The text, rather a subtext, gives just a glimpse of the male gaze cast at the female body in the Pakistani society. The writer here looks at a certain social phenomenon. But, do we get a somewhat different picture if we look at the perspectives our literature offers on a woman, her body, her entire being?

Let’s set those aside who see the presence of a woman in public life a challenge to male sexuality and even a potential hazard for her own fragile chastity. Those who are there to cover everything beautiful (Read: feminine) and blot the faces of women in pictures that could also corrupt the youth mind. The ‘visual’ offered by the writer speaks volumes about an issue that might not be confined to our culture, but is arguably more pertinent to and much more problematic in our context -- both in actual life and literature. These visual regimes, in fact, encompass and pervade our entire cultural mechanism.

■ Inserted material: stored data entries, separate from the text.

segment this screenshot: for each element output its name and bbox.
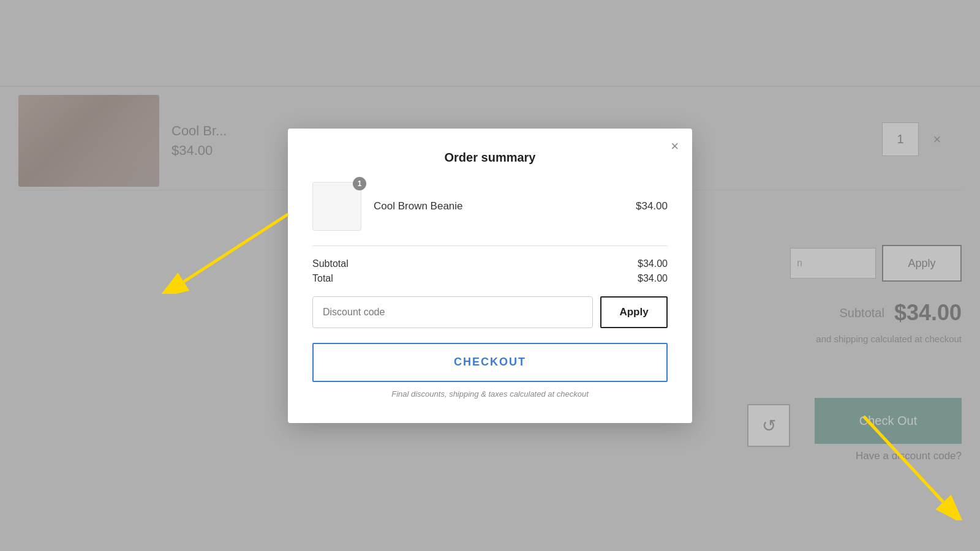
product-quantity-badge: 1	[353, 177, 366, 190]
modal-overlay: × Order summary 1 Cool Brown Beanie $34.…	[0, 0, 980, 551]
discount-section: Apply	[312, 296, 668, 328]
apply-discount-button[interactable]: Apply	[600, 296, 668, 328]
total-row: Total $34.00	[312, 273, 668, 284]
subtotal-label: Subtotal	[312, 258, 349, 269]
modal-title: Order summary	[312, 151, 668, 165]
subtotal-row: Subtotal $34.00	[312, 258, 668, 269]
product-thumbnail	[312, 182, 361, 231]
modal-close-button[interactable]: ×	[671, 140, 679, 153]
total-label: Total	[312, 273, 333, 284]
modal-product-item: 1 Cool Brown Beanie $34.00	[312, 182, 668, 231]
modal-product-name: Cool Brown Beanie	[374, 200, 624, 212]
modal-divider	[312, 246, 668, 246]
product-thumb-wrapper: 1	[312, 182, 361, 231]
checkout-button[interactable]: CHECKOUT	[312, 343, 668, 382]
subtotal-value: $34.00	[638, 258, 668, 269]
total-value: $34.00	[638, 273, 668, 284]
discount-code-input[interactable]	[312, 296, 593, 328]
order-summary-modal: × Order summary 1 Cool Brown Beanie $34.…	[288, 129, 692, 423]
modal-product-price: $34.00	[636, 200, 668, 212]
checkout-note: Final discounts, shipping & taxes calcul…	[312, 389, 668, 399]
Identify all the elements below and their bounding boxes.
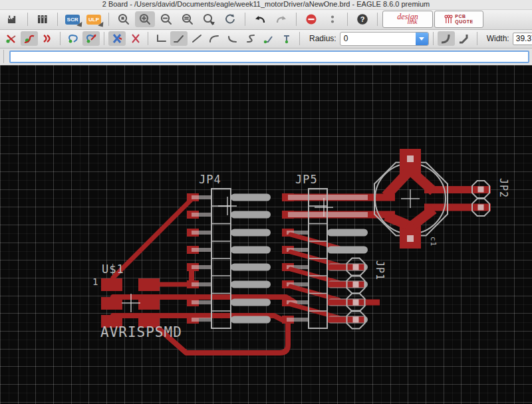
library-icon	[37, 14, 49, 25]
redo-icon	[275, 14, 288, 25]
board-drawing: JP4 JP5 JP1 JP2 U$1 1 AVRISPSMD c1	[0, 65, 532, 404]
label-jp1: JP1	[374, 260, 386, 280]
bend-45-icon	[174, 36, 183, 42]
dropdown-arrow-icon	[76, 22, 84, 29]
label-u1-value: AVRISPSMD	[100, 324, 182, 340]
bend-arc-up-button[interactable]	[206, 31, 223, 46]
label-u1-pin1: 1	[92, 276, 98, 287]
width-field[interactable]: 39.3700	[513, 33, 532, 45]
snap-off-button[interactable]	[126, 31, 144, 46]
stop-icon	[305, 13, 317, 25]
miter-straight-icon	[460, 35, 467, 43]
main-toolbar: SCR ULP	[0, 10, 532, 30]
redo-button[interactable]	[271, 11, 291, 27]
separator	[27, 13, 28, 26]
zoom-select-button[interactable]	[199, 11, 219, 27]
pcb-quote-label: PCB QUOTE	[455, 14, 473, 25]
connector-jp4[interactable]	[187, 189, 271, 328]
board-manufacturing-icon[interactable]	[3, 11, 23, 27]
bend-freehand-2-icon	[281, 33, 293, 44]
zoom-out-icon	[160, 13, 173, 25]
snap-red-x-icon	[129, 33, 141, 44]
scr-icon: SCR	[65, 15, 80, 25]
connector-jp5[interactable]	[282, 189, 395, 328]
ulp-icon: ULP	[86, 15, 101, 25]
separator	[108, 13, 109, 26]
label-jp2: JP2	[497, 178, 509, 198]
bend-arc-down-button[interactable]	[224, 31, 241, 46]
undo-button[interactable]	[250, 11, 270, 27]
zoom-fit-button[interactable]	[114, 11, 134, 27]
bend-s-icon	[247, 35, 254, 42]
zoom-out-button[interactable]	[156, 11, 176, 27]
loop-off-icon	[67, 33, 79, 44]
loop-removal-off-button[interactable]	[65, 31, 82, 46]
bend-90deg-button[interactable]	[152, 31, 170, 46]
route-ignore-obstacles-button[interactable]	[3, 31, 20, 46]
radius-combobox[interactable]: 0	[340, 32, 429, 46]
zoom-exact-button[interactable]	[178, 11, 198, 27]
help-button[interactable]: ?	[352, 11, 372, 27]
help-icon: ?	[356, 13, 368, 25]
route-walkaround-obstacles-button[interactable]	[21, 31, 38, 46]
label-jp4: JP4	[199, 173, 221, 186]
pcb-quote-line2: QUOTE	[455, 19, 473, 24]
bend-freehand-2-button[interactable]	[278, 31, 295, 46]
route-ignore-icon	[5, 33, 17, 44]
options-button[interactable]	[323, 11, 342, 27]
zoom-exact-icon	[182, 13, 194, 25]
radius-label: Radius:	[309, 34, 336, 43]
design-link-label: design link	[397, 14, 418, 25]
loop-on-icon	[85, 33, 97, 44]
label-c1: c1	[429, 237, 438, 247]
bend-straight-button[interactable]	[188, 31, 205, 46]
window-title: 2 Board - /Users/david/Documents/eagle/w…	[0, 0, 532, 10]
library-button[interactable]	[33, 11, 53, 27]
run-ulp-button[interactable]: ULP	[84, 11, 104, 27]
separator	[148, 32, 148, 45]
bend-90-icon	[158, 35, 166, 41]
label-jp5: JP5	[295, 173, 318, 186]
combo-dropdown-icon[interactable]	[416, 33, 428, 45]
route-push-obstacles-button[interactable]	[39, 31, 56, 46]
separator	[3, 50, 4, 63]
miter-round-button[interactable]	[438, 31, 455, 46]
separator	[296, 13, 297, 26]
vertical-dots-icon	[329, 14, 336, 25]
width-label: Width:	[487, 34, 509, 43]
component-u1[interactable]	[101, 278, 160, 328]
stop-button[interactable]	[301, 11, 321, 27]
loop-removal-on-button[interactable]	[82, 31, 100, 46]
radius-value: 0	[340, 34, 416, 43]
bend-arc-up-icon	[210, 36, 218, 42]
separator	[104, 32, 104, 45]
bend-45deg-button[interactable]	[170, 31, 188, 46]
snap-blue-x-icon	[111, 33, 123, 44]
separator	[377, 13, 378, 26]
snap-on-button[interactable]	[108, 31, 126, 46]
command-input[interactable]	[9, 50, 529, 63]
route-toolbar: Radius: 0 Width: 39.3700	[0, 30, 532, 49]
separator	[433, 32, 434, 45]
command-row	[0, 49, 532, 65]
eagle-window: 2 Board - /Users/david/Documents/eagle/w…	[0, 0, 532, 404]
redraw-icon	[224, 13, 236, 25]
svg-text:?: ?	[360, 15, 365, 23]
miter-straight-button[interactable]	[456, 31, 473, 46]
redraw-button[interactable]	[220, 11, 240, 27]
design-link-button[interactable]: design link	[382, 11, 433, 28]
pcb-quote-icon	[444, 15, 453, 25]
zoom-select-icon	[203, 13, 215, 25]
bend-s-curve-button[interactable]	[242, 31, 259, 46]
route-push-icon	[41, 33, 53, 44]
bend-freehand-1-button[interactable]	[260, 31, 277, 46]
separator	[477, 32, 477, 45]
miter-round-icon	[442, 35, 449, 43]
design-link-line2: link	[406, 19, 418, 25]
board-canvas[interactable]: JP4 JP5 JP1 JP2 U$1 1 AVRISPSMD c1	[0, 65, 532, 404]
pcb-quote-button[interactable]: PCB QUOTE	[434, 11, 483, 28]
zoom-in-button[interactable]	[135, 11, 155, 27]
zoom-fit-icon	[118, 13, 130, 25]
run-script-button[interactable]: SCR	[63, 11, 82, 27]
pcb-quote-line1: PCB	[455, 14, 466, 19]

Looking, gazing, eye-contact and such other visual modalities constitute important and crucial elements of the face-to-face human interaction as they impart, apart from fulfilling the primary function of mutual communication, a lot about the psychic state, social mores and cultural assumptions of the interlocutors. Our traditional, common-sense knowledge tells us that every woman is essentially an exhibitionist and every man a voyeur.

Consequently and correspondingly, this logic echoes in our literature, not only belonging to ancient or pre-modern times but also in our contemporary writings. The following lines in Rajender Singh Bedi’s novelette, Ek Chaddar Maili Si, meanwhile a modern classic in Urdu literature, do not come from the mouth of any character, but they form the very narrative fabric of the story:

"Three-dimensional beauty of a woman in all her glory was standing right in front of Mangal, something that no man of flesh and blood has ever been able to resist…"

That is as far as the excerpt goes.